Dicen, y con razón, que el deporte de competición es lo más parecido a la guerra que nuestra generación ha conocido. El único escenario en el que reaparecen las rivalidades locales, regionales, nacionales o internacionales que creíamos olvidadas. Es en esos tiempos de guerra, aunque esta dure 90 minutos o 4 cuartos de 12, cuando se pierde el contacto con la realidad y se adopta una narrativa en la que todo es blanco o negro, bueno o malo. Héroe o villano.

Durante décadas hemos asumido que ellos eran distintos. Altos, guapos, fuertes, resistentes, ricos. Como si de otra especie se tratara. Una suerte de superhombres que se desprenden de su condición humana cada vez que se ponen el uniforme y escuchan el silbato. Un ambiente visceral y deshumanizado, en el que cualquier síntoma de debilidad se percibe como una lacra y quien lo muestra es tachado de indigno. Un ecosistema donde el deseo de ganar asfixia. Puede con todo y con todos.
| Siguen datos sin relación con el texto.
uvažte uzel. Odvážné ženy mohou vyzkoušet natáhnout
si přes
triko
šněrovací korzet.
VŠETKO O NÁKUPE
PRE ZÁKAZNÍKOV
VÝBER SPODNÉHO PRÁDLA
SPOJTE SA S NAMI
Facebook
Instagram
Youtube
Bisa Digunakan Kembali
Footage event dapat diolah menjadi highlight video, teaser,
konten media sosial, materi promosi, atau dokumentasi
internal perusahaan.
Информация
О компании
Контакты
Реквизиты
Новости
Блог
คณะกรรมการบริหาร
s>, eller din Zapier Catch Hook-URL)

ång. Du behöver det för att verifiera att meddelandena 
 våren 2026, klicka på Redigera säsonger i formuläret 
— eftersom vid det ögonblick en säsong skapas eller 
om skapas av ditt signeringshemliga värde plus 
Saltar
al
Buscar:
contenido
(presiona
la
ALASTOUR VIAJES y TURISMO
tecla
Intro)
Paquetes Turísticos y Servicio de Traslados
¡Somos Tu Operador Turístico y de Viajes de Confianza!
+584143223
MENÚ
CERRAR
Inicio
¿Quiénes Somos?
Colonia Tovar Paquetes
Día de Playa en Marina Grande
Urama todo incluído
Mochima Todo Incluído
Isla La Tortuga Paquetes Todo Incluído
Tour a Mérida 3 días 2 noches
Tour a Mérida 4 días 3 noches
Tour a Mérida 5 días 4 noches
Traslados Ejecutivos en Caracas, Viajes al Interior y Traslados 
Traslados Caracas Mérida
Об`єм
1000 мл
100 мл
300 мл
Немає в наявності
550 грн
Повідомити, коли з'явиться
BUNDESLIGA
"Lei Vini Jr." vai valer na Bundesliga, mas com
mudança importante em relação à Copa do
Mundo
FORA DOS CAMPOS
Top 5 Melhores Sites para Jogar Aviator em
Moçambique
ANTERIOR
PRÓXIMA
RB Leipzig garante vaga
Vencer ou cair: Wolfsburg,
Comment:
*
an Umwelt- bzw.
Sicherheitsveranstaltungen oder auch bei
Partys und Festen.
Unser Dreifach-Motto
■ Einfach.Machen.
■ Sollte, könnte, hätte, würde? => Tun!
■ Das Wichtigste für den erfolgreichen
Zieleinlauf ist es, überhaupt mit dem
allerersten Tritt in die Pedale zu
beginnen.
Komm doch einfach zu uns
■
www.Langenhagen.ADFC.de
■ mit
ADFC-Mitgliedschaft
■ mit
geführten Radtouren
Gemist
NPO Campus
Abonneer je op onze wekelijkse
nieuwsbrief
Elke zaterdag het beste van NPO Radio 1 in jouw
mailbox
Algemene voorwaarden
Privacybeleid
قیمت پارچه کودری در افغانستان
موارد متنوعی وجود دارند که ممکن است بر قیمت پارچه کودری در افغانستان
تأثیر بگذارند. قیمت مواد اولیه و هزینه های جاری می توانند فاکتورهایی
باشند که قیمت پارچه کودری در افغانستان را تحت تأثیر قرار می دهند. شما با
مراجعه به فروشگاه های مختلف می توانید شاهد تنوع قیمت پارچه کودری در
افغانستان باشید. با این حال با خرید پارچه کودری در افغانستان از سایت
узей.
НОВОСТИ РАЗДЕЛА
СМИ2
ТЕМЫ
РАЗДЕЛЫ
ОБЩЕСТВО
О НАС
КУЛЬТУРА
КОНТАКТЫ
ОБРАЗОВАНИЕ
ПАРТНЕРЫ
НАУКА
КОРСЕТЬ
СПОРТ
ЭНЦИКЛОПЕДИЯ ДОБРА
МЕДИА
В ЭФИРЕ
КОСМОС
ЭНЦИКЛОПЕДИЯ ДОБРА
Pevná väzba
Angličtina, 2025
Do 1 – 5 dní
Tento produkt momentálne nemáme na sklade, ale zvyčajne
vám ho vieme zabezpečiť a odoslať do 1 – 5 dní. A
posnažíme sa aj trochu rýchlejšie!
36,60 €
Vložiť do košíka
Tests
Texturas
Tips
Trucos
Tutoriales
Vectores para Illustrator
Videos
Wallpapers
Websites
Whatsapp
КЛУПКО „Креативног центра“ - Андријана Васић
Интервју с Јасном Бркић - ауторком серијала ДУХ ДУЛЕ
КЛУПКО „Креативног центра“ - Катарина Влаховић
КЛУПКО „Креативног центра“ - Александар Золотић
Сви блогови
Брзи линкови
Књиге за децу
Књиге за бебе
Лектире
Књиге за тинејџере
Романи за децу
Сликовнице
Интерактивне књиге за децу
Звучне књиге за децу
Y sin embargo aquí no estamos para hablar de ganadores. Al menos, no de lo que siempre hemos entendido por triunfadores. Y es que en medio de esa jungla varios deportistas han optado por dar un paso al frente, sincerarse con ellos mismos y dar cuenta de sus problemas. Conscientes de que su posición como referentes sociales no solo implica más ceros en la cuenta, han asumido que la debilidad es humana, que la cabeza se resquebraja tanto o más que el cuerpo cuando se le somete a tanta presión. Ninguna medalla lo acreditará y ningún trofeo engrosará sus vitrinas, pero gracias a ellos, el deportista de élite ha ganado un derecho: El de hablar sobre su salud mental.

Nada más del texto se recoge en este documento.